══ Provided data

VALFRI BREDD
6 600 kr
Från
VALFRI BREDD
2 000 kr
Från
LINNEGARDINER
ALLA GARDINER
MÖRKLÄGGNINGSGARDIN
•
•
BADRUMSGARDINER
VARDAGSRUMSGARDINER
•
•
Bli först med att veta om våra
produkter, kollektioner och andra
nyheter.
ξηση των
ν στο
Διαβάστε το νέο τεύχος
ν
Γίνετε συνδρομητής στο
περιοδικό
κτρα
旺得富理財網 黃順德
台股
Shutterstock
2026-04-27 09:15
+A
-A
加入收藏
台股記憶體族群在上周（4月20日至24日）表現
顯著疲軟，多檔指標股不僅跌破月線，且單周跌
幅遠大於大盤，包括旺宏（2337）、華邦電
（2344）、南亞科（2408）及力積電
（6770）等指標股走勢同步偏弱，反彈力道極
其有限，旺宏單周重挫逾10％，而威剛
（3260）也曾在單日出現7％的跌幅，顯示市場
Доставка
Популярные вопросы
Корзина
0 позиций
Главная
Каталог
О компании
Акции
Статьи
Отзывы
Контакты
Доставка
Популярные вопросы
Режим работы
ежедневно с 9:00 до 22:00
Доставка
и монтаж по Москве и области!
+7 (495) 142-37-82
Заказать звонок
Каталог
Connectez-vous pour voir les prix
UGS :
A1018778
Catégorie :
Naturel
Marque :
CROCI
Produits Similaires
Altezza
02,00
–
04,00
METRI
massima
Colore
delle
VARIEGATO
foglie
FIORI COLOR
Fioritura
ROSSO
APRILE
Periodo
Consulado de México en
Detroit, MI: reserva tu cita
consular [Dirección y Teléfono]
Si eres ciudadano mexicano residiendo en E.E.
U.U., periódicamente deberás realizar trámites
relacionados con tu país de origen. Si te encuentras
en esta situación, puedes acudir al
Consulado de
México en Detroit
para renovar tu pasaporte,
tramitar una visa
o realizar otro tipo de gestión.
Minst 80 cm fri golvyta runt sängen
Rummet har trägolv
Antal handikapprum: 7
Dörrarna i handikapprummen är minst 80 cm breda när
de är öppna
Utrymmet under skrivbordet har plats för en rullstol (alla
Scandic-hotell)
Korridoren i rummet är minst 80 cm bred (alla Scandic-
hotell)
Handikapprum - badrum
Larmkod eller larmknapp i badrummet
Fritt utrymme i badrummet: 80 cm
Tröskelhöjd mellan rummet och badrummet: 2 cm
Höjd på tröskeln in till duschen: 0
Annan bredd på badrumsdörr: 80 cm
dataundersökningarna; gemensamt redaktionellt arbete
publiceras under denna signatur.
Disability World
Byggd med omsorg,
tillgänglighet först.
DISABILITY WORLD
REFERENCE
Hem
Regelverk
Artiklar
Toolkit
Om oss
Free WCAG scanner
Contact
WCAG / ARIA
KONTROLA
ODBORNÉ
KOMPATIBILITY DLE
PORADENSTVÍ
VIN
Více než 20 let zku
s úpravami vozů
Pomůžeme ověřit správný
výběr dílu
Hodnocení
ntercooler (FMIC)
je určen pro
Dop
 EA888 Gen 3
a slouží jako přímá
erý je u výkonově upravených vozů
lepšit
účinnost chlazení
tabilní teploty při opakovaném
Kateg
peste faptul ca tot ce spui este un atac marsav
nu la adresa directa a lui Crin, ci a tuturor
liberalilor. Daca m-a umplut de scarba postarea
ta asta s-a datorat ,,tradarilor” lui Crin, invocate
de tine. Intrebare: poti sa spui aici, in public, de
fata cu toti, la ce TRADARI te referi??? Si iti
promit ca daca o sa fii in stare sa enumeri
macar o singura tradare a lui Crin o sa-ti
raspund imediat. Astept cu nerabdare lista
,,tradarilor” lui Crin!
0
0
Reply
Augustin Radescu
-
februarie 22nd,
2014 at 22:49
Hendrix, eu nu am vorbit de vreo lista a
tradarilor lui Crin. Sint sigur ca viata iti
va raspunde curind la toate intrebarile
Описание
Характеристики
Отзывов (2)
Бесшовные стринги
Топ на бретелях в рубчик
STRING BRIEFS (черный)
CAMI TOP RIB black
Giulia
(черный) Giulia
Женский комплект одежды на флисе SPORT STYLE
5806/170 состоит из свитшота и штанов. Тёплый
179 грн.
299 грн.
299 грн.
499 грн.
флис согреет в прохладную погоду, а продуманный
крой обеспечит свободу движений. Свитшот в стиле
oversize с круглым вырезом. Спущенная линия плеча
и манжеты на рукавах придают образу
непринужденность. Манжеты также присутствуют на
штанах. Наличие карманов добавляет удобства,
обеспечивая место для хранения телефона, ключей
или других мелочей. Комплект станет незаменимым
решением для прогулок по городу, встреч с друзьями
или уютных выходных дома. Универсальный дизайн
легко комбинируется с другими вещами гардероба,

════
══ Provided data

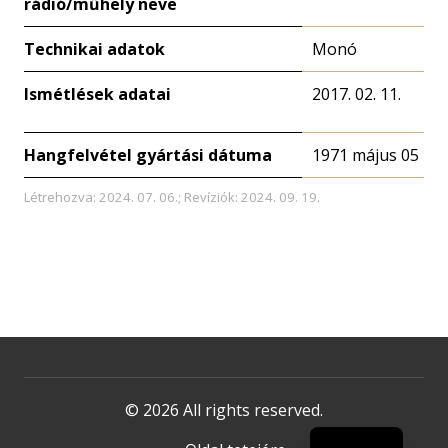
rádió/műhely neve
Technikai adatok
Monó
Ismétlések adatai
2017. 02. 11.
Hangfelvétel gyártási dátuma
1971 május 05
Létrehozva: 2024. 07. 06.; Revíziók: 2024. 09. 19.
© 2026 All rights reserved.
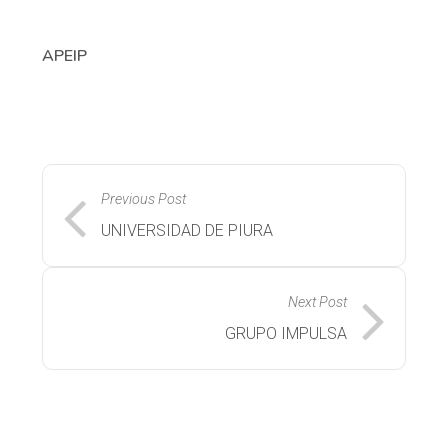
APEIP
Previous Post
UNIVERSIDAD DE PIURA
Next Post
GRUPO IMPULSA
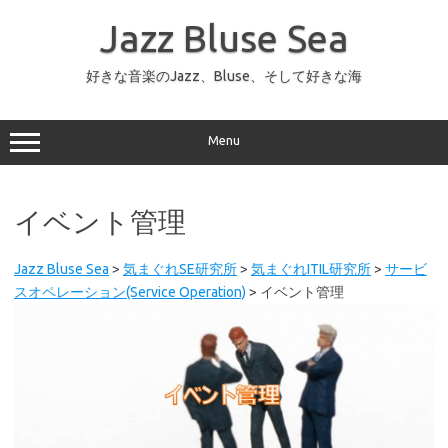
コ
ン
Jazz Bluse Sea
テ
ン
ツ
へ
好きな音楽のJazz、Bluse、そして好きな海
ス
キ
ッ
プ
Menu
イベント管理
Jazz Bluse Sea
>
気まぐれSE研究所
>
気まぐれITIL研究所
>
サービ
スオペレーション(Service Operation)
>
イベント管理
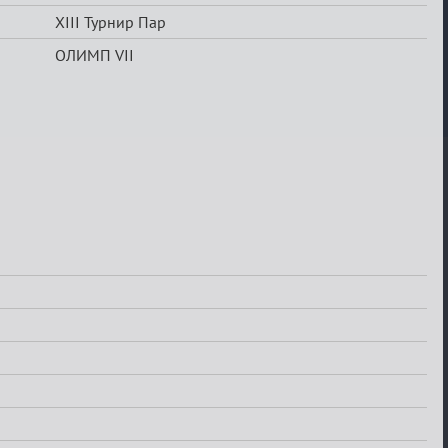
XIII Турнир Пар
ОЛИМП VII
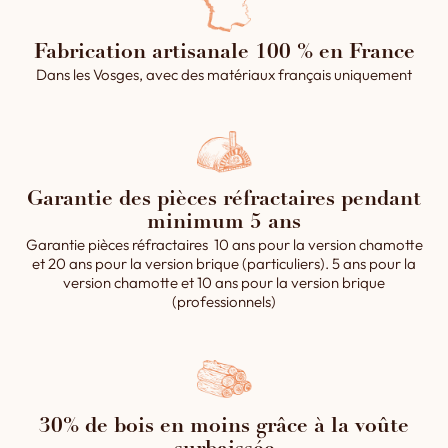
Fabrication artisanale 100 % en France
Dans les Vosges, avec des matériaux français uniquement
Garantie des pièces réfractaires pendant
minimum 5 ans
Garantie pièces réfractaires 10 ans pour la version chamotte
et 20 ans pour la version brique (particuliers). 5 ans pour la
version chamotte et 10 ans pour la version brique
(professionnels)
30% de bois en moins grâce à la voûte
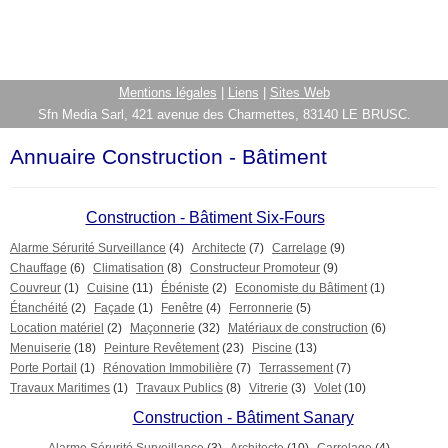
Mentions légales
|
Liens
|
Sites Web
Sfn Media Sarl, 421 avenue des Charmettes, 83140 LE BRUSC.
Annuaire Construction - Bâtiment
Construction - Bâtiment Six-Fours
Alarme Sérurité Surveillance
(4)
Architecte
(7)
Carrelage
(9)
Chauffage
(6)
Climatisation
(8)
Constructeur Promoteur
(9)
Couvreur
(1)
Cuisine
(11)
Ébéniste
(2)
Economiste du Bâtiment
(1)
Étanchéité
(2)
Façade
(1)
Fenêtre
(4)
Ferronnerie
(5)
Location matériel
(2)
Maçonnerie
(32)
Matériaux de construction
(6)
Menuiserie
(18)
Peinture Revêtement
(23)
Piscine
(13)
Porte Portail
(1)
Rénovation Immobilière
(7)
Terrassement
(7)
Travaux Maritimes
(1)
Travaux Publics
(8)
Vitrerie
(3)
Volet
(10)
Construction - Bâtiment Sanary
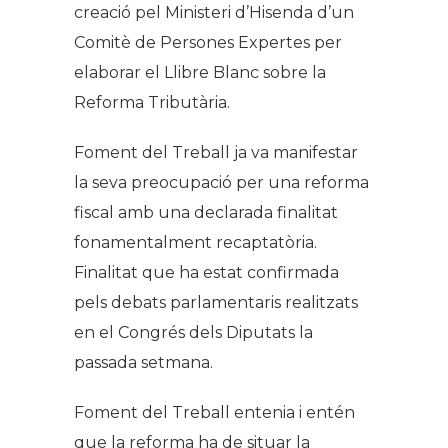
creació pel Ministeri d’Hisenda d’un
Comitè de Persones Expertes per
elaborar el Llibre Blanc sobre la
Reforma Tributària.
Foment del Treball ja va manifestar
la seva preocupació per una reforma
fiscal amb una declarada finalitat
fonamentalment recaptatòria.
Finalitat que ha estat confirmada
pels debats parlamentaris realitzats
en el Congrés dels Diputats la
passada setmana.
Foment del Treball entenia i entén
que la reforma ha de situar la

════

== Description of the task ==
Retype exactly, and only, the lines above from the one where "Augustin Radescu" occurs up to and including the one where "легко комбинируется с" occurs.

== Problem solution ==
Augustin Radescu
-
februarie 22nd,
2014 at 22:49
Hendrix, eu nu am vorbit de vreo lista a
tradarilor lui Crin. Sint sigur ca viata iti
va raspunde curind la toate intrebarile
Описание
Характеристики
Отзывов (2)
Бесшовные стринги
Топ на бретелях в рубчик
STRING BRIEFS (черный)
CAMI TOP RIB black
Giulia
(черный) Giulia
Женский комплект одежды на флисе SPORT STYLE
5806/170 состоит из свитшота и штанов. Тёплый
179 грн.
299 грн.
299 грн.
499 грн.
флис согреет в прохладную погоду, а продуманный
крой обеспечит свободу движений. Свитшот в стиле
oversize с круглым вырезом. Спущенная линия плеча
и манжеты на рукавах придают образу
непринужденность. Манжеты также присутствуют на
штанах. Наличие карманов добавляет удобства,
обеспечивая место для хранения телефона, ключей
или других мелочей. Комплект станет незаменимым
решением для прогулок по городу, встреч с друзьями
или уютных выходных дома. Универсальный дизайн
легко комбинируется с другими вещами гардероба,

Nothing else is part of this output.